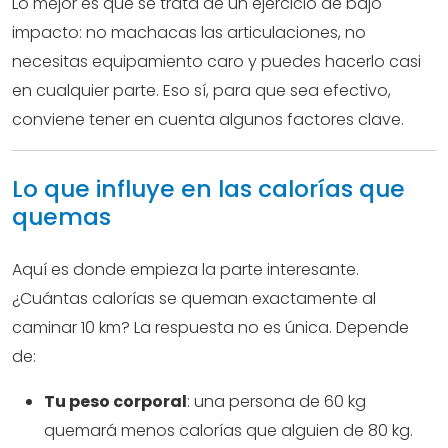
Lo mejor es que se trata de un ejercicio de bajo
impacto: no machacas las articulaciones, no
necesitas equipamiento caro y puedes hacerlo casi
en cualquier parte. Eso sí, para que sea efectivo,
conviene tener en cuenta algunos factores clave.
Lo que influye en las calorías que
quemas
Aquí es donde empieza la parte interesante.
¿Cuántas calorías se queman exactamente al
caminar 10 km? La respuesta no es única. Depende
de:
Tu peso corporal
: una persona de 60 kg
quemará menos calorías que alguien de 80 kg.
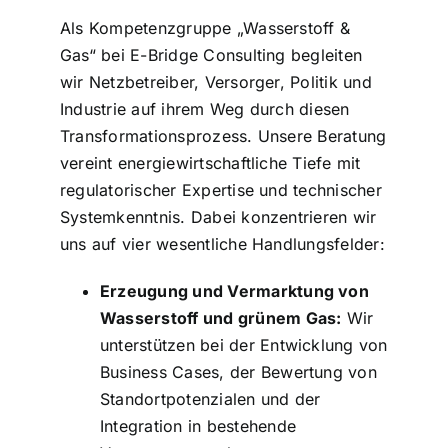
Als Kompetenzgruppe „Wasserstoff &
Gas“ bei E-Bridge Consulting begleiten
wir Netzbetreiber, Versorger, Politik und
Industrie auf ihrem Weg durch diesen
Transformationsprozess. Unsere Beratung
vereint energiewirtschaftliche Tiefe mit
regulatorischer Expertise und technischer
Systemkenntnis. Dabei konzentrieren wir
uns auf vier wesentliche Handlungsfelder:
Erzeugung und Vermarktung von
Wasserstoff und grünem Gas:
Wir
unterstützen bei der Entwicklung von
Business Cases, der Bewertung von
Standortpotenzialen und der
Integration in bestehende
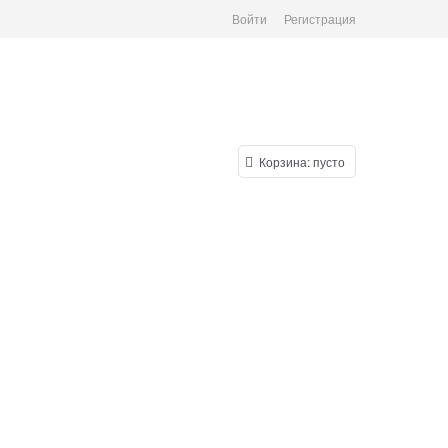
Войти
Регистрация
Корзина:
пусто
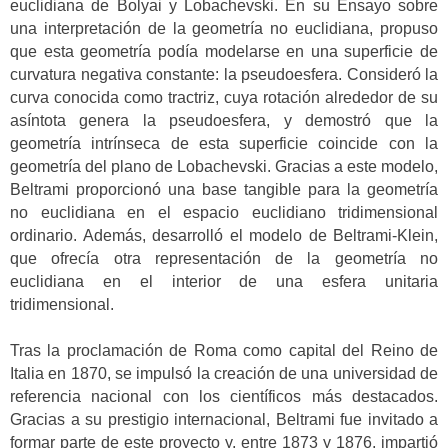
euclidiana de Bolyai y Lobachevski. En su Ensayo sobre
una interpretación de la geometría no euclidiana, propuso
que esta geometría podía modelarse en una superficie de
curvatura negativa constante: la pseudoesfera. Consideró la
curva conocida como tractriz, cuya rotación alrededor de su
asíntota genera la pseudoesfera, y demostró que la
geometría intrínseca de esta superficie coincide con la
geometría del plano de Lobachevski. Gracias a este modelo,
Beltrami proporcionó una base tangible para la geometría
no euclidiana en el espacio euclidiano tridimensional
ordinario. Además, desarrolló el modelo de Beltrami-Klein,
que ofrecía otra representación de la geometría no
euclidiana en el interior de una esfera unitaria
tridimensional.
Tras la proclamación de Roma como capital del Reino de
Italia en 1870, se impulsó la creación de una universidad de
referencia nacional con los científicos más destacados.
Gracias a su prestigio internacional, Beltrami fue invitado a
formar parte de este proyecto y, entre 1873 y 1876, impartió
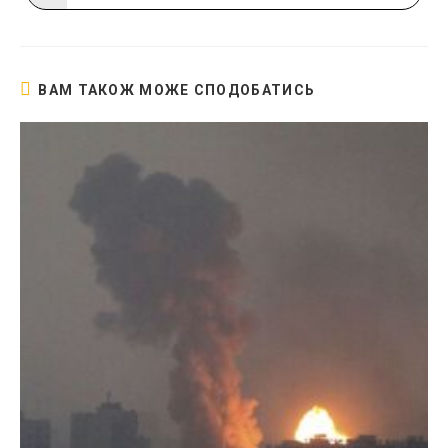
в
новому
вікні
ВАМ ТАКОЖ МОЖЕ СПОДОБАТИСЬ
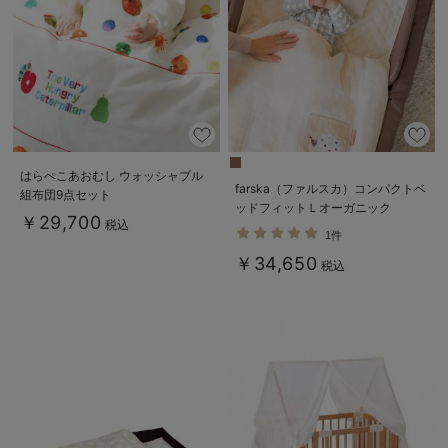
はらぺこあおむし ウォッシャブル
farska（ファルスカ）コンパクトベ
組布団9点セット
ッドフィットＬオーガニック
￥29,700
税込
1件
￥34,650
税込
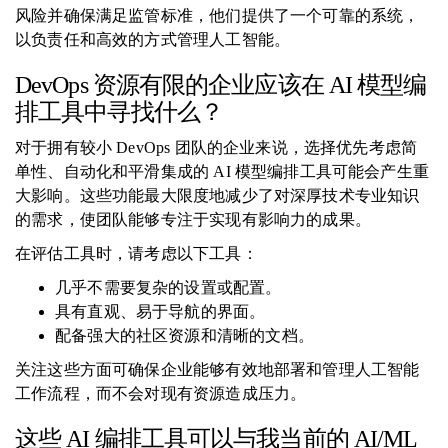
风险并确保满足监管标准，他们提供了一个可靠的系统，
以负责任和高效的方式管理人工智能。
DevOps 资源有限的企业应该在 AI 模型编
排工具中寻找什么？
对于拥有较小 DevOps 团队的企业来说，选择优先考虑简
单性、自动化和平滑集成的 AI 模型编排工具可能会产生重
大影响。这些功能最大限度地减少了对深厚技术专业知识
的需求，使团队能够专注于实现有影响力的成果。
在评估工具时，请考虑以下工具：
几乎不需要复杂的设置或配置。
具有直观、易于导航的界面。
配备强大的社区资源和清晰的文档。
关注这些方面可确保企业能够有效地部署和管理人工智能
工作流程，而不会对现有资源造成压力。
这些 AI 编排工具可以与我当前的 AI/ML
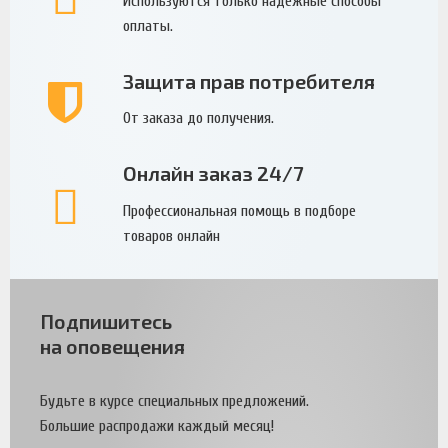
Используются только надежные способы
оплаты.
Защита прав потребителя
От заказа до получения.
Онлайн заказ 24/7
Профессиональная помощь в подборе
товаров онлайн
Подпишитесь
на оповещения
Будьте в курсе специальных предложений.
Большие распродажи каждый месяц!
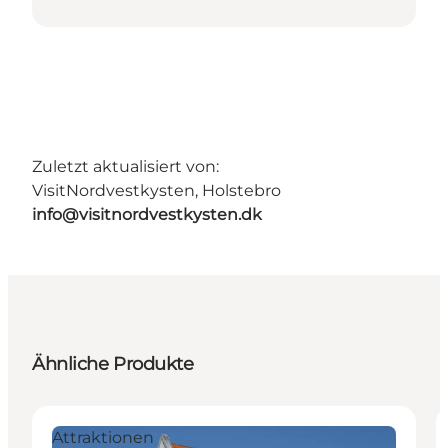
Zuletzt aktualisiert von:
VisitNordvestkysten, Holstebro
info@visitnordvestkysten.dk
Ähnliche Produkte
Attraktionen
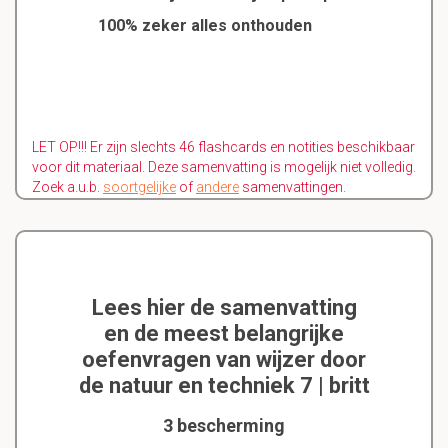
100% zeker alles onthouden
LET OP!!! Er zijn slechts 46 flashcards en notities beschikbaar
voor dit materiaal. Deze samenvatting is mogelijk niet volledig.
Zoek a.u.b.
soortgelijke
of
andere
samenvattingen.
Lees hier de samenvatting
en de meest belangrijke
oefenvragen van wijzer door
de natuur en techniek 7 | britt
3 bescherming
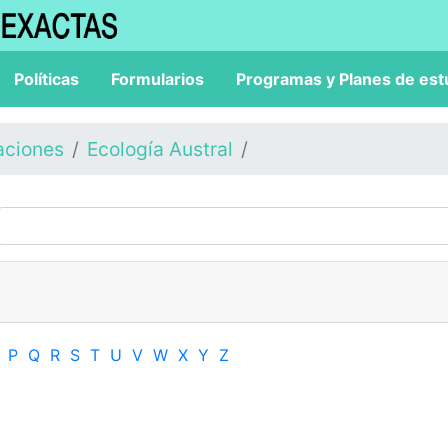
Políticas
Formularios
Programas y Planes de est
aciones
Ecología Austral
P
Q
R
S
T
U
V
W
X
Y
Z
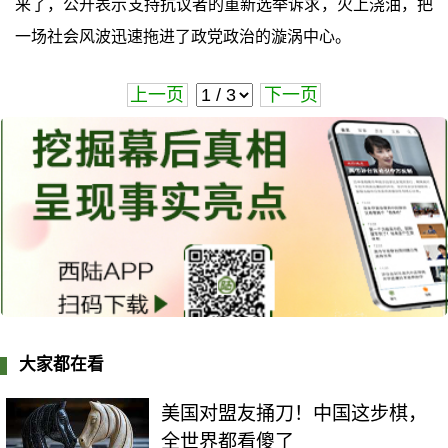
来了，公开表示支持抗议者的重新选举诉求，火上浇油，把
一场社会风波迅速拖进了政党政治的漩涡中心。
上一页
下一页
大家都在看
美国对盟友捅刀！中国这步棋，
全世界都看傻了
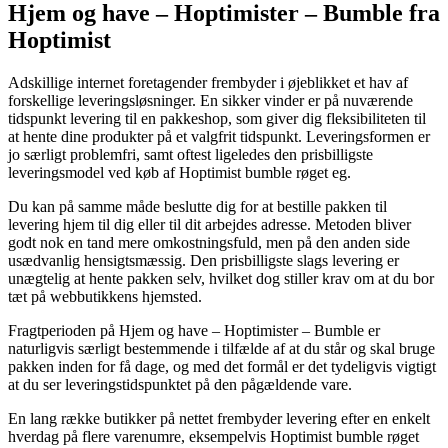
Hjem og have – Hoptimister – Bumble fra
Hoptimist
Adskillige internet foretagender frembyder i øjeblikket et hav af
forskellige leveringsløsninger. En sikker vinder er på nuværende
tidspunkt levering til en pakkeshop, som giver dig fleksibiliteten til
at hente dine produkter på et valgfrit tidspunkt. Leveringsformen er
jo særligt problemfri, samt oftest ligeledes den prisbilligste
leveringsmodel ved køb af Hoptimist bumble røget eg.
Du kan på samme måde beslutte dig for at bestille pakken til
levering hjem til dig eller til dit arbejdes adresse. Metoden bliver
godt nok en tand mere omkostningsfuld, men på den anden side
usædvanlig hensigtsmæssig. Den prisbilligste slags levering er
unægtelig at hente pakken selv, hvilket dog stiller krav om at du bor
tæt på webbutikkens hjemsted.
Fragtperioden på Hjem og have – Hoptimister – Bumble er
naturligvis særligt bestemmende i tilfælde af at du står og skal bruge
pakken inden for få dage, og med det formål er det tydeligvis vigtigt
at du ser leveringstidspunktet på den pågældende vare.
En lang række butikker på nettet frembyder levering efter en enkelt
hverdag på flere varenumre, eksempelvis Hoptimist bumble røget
----------------
- **REQUIRED ACTION**: Transcribe, without alteration, the line that contains "leveringsmodel ved køb" together with all lines after it in the listing above.

- **TASK RESULT**:
leveringsmodel ved køb af Hoptimist bumble røget eg.
Du kan på samme måde beslutte dig for at bestille pakken til
levering hjem til dig eller til dit arbejdes adresse. Metoden bliver
godt nok en tand mere omkostningsfuld, men på den anden side
usædvanlig hensigtsmæssig. Den prisbilligste slags levering er
unægtelig at hente pakken selv, hvilket dog stiller krav om at du bor
tæt på webbutikkens hjemsted.
Fragtperioden på Hjem og have – Hoptimister – Bumble er
naturligvis særligt bestemmende i tilfælde af at du står og skal bruge
pakken inden for få dage, og med det formål er det tydeligvis vigtigt
at du ser leveringstidspunktet på den pågældende vare.
En lang række butikker på nettet frembyder levering efter en enkelt
hverdag på flere varenumre, eksempelvis Hoptimist bumble røget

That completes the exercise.